Only this is not The Firm and its sloppily written script is incapable of constructing gravity or drama. Blood Money is inexcusably one-note and short on buildup -- things just happen one after the other like a flat, muted series of badly-shot stilted music videos. The songs (by Jeet Gannguli) are as monotonous as the insipid visuals they accompany.
Instead of spitting all that irksome gyaan via Manish Chaudhry's Zaveri, which almost always results into overlong scenes, it would be nice if the movie could have packed in some muscle. Sadly, Blood Money's amateurish content highlights this lack of ingenuity with amazing regularity.
Protagonists discuss karats and cutting of sparkling solitaire, corporate-terrorist outfit nexus, smuggling and mixing of blood diamonds with clean ones but when it comes to elaborating, documenting the workings of this particular industry or dwelling deep into the criminal aspect, there's nothing -- not even on a obligatory level. Unless you count a caricature in a pathan suit and turban representing international terrorism.
On the business front, a character takes a good long look at a diamond and approves it as valuable. A disinterested, sleepy camerawork doesn't bother to zoom in and support the man's point.
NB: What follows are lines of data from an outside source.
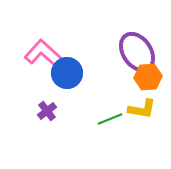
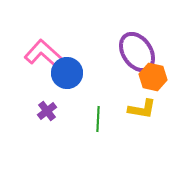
orange hexagon: moved 5 px right; rotated 16 degrees clockwise
green line: moved 12 px left; rotated 65 degrees counterclockwise
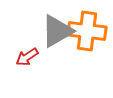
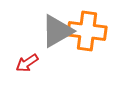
red arrow: moved 6 px down
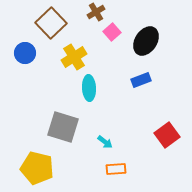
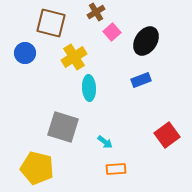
brown square: rotated 32 degrees counterclockwise
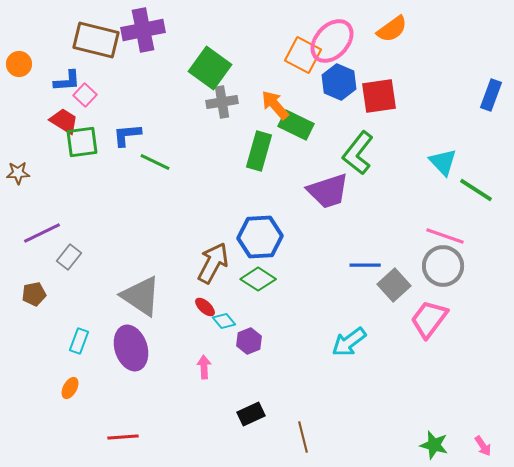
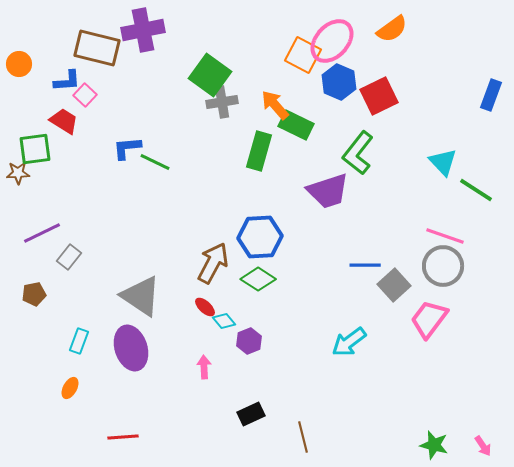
brown rectangle at (96, 40): moved 1 px right, 8 px down
green square at (210, 68): moved 7 px down
red square at (379, 96): rotated 18 degrees counterclockwise
blue L-shape at (127, 135): moved 13 px down
green square at (82, 142): moved 47 px left, 7 px down
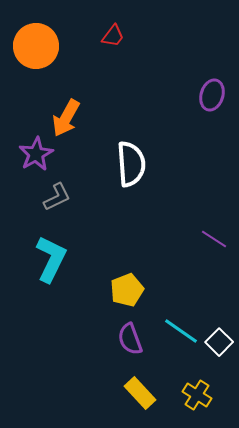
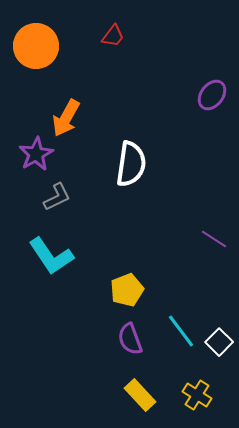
purple ellipse: rotated 20 degrees clockwise
white semicircle: rotated 12 degrees clockwise
cyan L-shape: moved 3 px up; rotated 120 degrees clockwise
cyan line: rotated 18 degrees clockwise
yellow rectangle: moved 2 px down
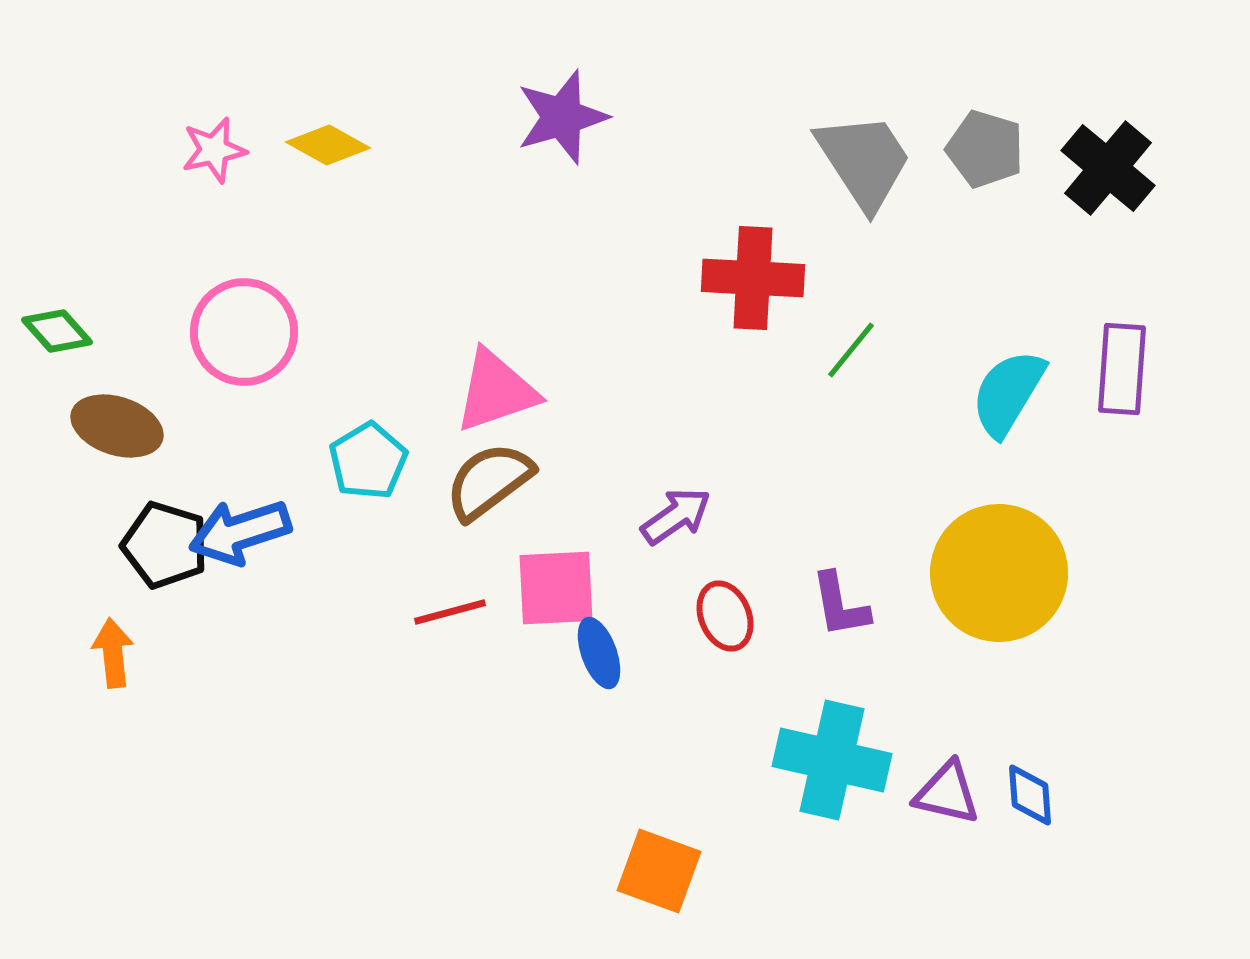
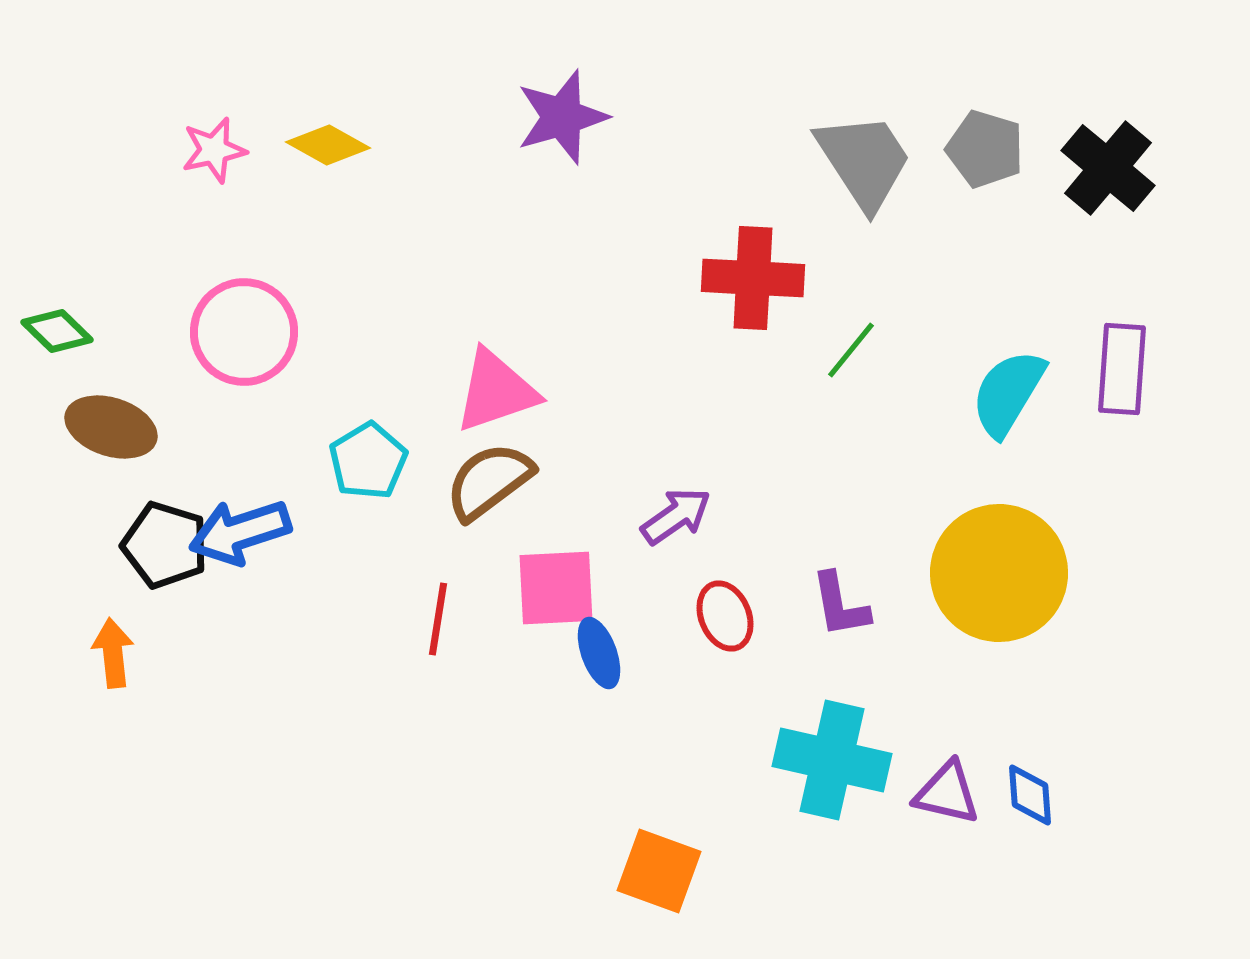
green diamond: rotated 4 degrees counterclockwise
brown ellipse: moved 6 px left, 1 px down
red line: moved 12 px left, 7 px down; rotated 66 degrees counterclockwise
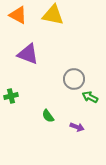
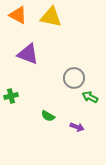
yellow triangle: moved 2 px left, 2 px down
gray circle: moved 1 px up
green semicircle: rotated 24 degrees counterclockwise
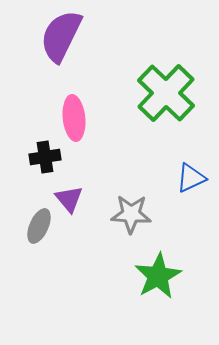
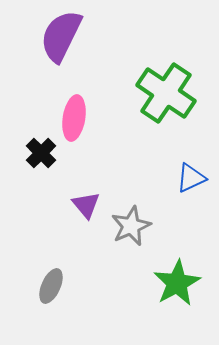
green cross: rotated 10 degrees counterclockwise
pink ellipse: rotated 15 degrees clockwise
black cross: moved 4 px left, 4 px up; rotated 36 degrees counterclockwise
purple triangle: moved 17 px right, 6 px down
gray star: moved 12 px down; rotated 27 degrees counterclockwise
gray ellipse: moved 12 px right, 60 px down
green star: moved 19 px right, 7 px down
It sure as hell has no problem finding close-ups of Kunal's hot employee (Mia Uyeda) when she slips (strips) into a seductive avatar.
The ensuing mindlessness is complimented by equally lacklustre performances.
Kunal Khemu displays none of the charisma, intensity or vulnerability that validates his transition from an pleasant go-getter to a compromised coward. The young man's needless huffing, puffing and folding lips in exasperation only draw attention to his inadequacies. Co-star Amrita Puri put up a delightful show in Aisha with her funny dialogue delivery. Turns out that is how she speaks. As the Devil in a Diamond baron's disguise, Manish Chaudhary does well with his analogies in a brief lunch scene but is limited to sporting a threatening frown for the rest of his role.
You don't have to be a diamond expert to tell a gem from a pebble. And so, unless stale stories, bad acting and bungled possibilities capture your fancy, Blood Money is much too sluggish, simplistic and boring to bother.